I got there shortly before 8:00am because I knew there’d be a line. I’d scouted things out a few days before and had an idea of what to expect. What I hadn’t noticed before is that there were actually two lines; one for individuals and the other for tour groups with guides. Both were very long, and both were entirely Chinese. I drew quite a few stares and am sure I was a curiosity. There I was, a middle-aged Western woman, all alone, soaking wet, shivering in line with thousands of Chinese.
I shuffled through the line with everyone else. It took us an hour and the line steadily got longer even as we waited. The guards checked our IDs and then we had to go through security, which was pretty easy since none of us had bags. Then there was a mad dash to buy flowers from the flower-sellers inside the security area. They sold individual white flowers in plastic. Nearly everyone in line bought one. Then we filed inside and they laid their flowers on a pedestal in front of a huge statue of Mao. Most bowed and then got back in line as we shuffled inside to see the body.

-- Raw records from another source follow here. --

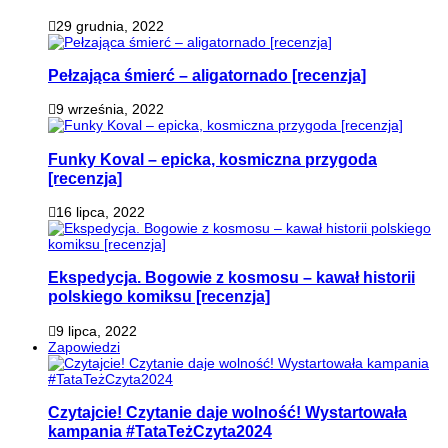
29 grudnia, 2022
Pełzająca śmierć – aligatornado [recenzja]
9 września, 2022
Funky Koval – epicka, kosmiczna przygoda
[recenzja]
16 lipca, 2022
Ekspedycja. Bogowie z kosmosu – kawał historii
polskiego komiksu [recenzja]
9 lipca, 2022
Zapowiedzi
Czytajcie! Czytanie daje wolność! Wystartowała
kampania #TataTeżCzyta2024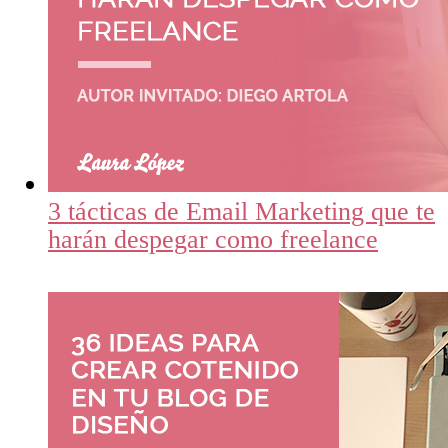
3 tácticas de Email Marketing que te
harán despegar como freelance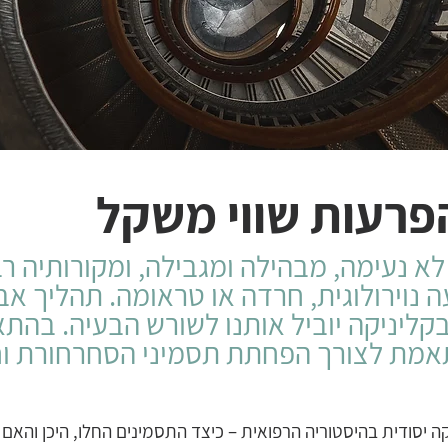
פרעות שווי משקל
 נעימה, מבהילה ומגבילה, ומקורותיה רב
ה נוירולוגית, חרדה או טראומה. תהליך אב
קליניקה יוביל אותנו לשורש הבעיה. בהת
תאמת לצורך הפחתת תסמיני הסחרחורת ו
יסודית בהיסטוריה הרפואית – כיצד התסמינים החלו, היכן והאם 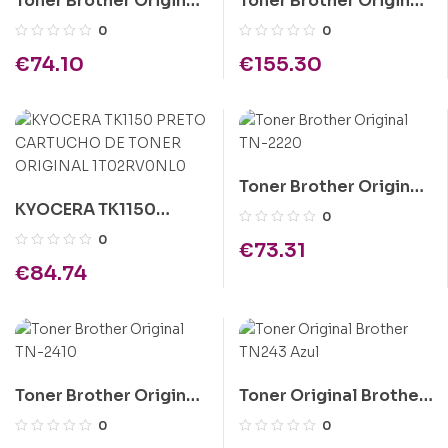
Toner Brother Original
Toner Brother Original
TN-325BK Preto
TN-326C Azul
0
0
€
74.10
€
155.30
Toner Brother Original
KYOCERA TK1150
TN-2220
0
PRETO CARTUCHO DE
0
€
73.31
TONER ORIGINAL
€
84.74
1T02RV0NL0
Toner Brother Original
Toner Original Brother
TN-2410
TN243 Azul
0
0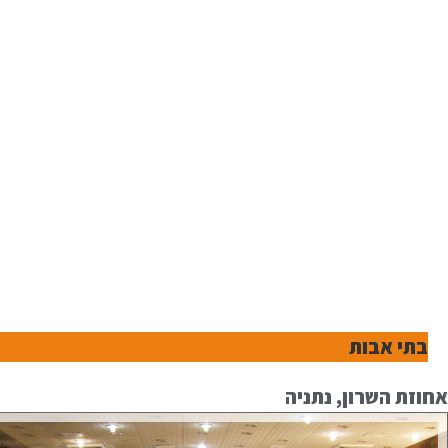
בתי אבות
אחוזת השרון, נתניה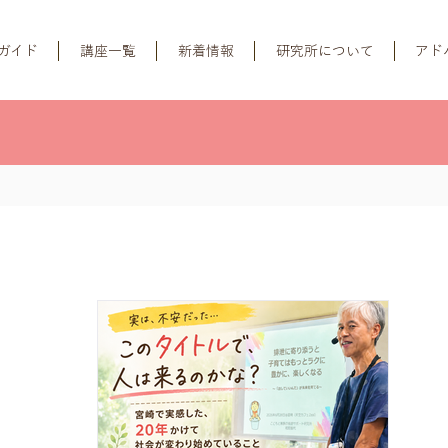
ガイド
講座一覧
新着情報
研究所について
アド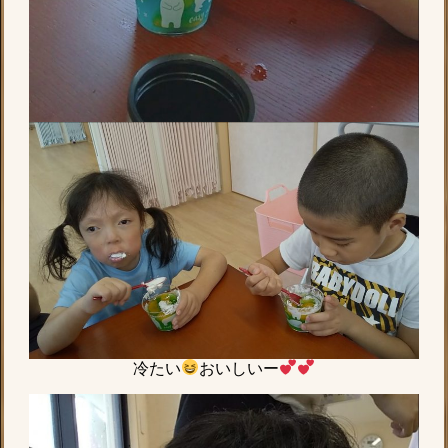
冷たい
おいしいー︎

There he was. Mao. Glowingly orange, just as Troost described. Except it wasn’t Mao that was orange. It was the orange light inside the glass coffin that shone directly down onto his face. It actually gave the illusion that he was lit up from inside. He looked like some sort of nightlight toy. You could see his orange face as soon as you rounded the corner. It was bizarre.
We’d been cautioned to be quiet inside the room. I’d seen signs to be quiet in other places as well, but this was the first time that people obeyed. It was like being at a visitation. I felt like we were at the funeral of someone who had just passed away. The atmosphere was solemn. These people were there to honor Mao. We slowly and reverently walked past him and suddenly, it was over. No more than 30 seconds of viewing after an hour of standing in the rain. Then we were outside again, where the lines to see Mao were even longer and people sold Mao medals by the side of the steps.
It was a little disconcerting to realize that I’d spent the better part of the morning attending something akin to a funeral visitation when I could have been seeing the sights of Beijing. Still, it was something I had to see for myself. It’s not something I would ever do again, but I’m not sorry I went. It was bizarre, and uniquely Chinese.